Entra en la cocina el motivo de su agitada discusión y no entiendo de qué tienen miedo semejantes grandullones con sus tatuajes y ese corte de pelo moderno ligeramente intimidador. Esta pequeña criatura —irlandesa, a diferencia de los dos muchachos— es un bombón. Una muñeca de mirada pícara, pestañas largas y una cabeza de encantadores rizos que descienden en cascada por debajo de los hombros. Aparenta unos veinticinco y las vibraciones que emana son tan briosas que atraviesan el aire en zigzag.

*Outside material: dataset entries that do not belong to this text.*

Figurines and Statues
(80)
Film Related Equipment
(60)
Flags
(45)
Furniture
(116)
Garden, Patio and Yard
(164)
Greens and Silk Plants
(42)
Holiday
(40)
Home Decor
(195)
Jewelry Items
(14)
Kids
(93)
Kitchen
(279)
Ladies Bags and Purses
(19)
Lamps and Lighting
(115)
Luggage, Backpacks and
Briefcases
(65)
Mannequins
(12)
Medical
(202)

En la mano lleva un paquete de comida precocinada. Tiene un aspecto horrible. (Rosbif grisáceo, para tu información.)

—Adelante —susurra Jan a Andrei.

—Lydia. —Andrei señala la, francamente, asquerosa cocina. En inglés, le dice—: Limpia alguna vez.

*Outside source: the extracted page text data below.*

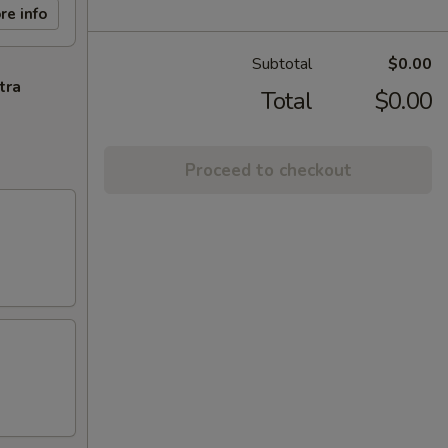
re info
Subtotal
$0.00
tra
Total
$0.00
Proceed to checkout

—Alguna vez —acepta ella, cogiendo un tenedor del escurreplatos—. Pero, lamentablemente, no en esta vida. Ahora, aparta.

Prestamente, Andrei se hace a un lado para despejarle el camino hasta el microondas. Ella clava con violencia el tenedor en el celofán que cubre su cena. Cuatro veces. Cada punción suena como una pequeña explosión, lo bastante fuerte para que el párpado izquierdo de Jan tiemble. Hecho esto, introduce la caja en el microondas. Aprovecho para deslizarme detrás de ella a fin de presentarme pero, para mi sorpresa, me ahuyenta de un manotazo, como si fuera una mosca fastidiosa.

¡A mí!

¿Es que no sabes quién soy?

Andrei prueba de nuevo.

—Lydia, por favor… Jan y yo limpiamos mushas, mushas veses.

—Me alegro por vosotros. —Despreocupada respuesta de Lydia mientras localiza en las profundidades del fregadero el cuchillo menos sucio y lo coloca debajo del grifo medio segundo.

—Hemos hesho una lista de turnos. —Andrei agita débilmente una hoja de papel.

—Me alegro doblemente por vosotros. —¡Oh, qué dientes tan blancos, qué sonrisa tan radiante!

—Llevas tres semanas viviendo aquí. No has limpiado. Tienes que limpiar.

Una repentina emoción negra y amarga emana de Lydia. Por lo visto, sí limpia. Pero no aquí. ¿Dónde, entonces?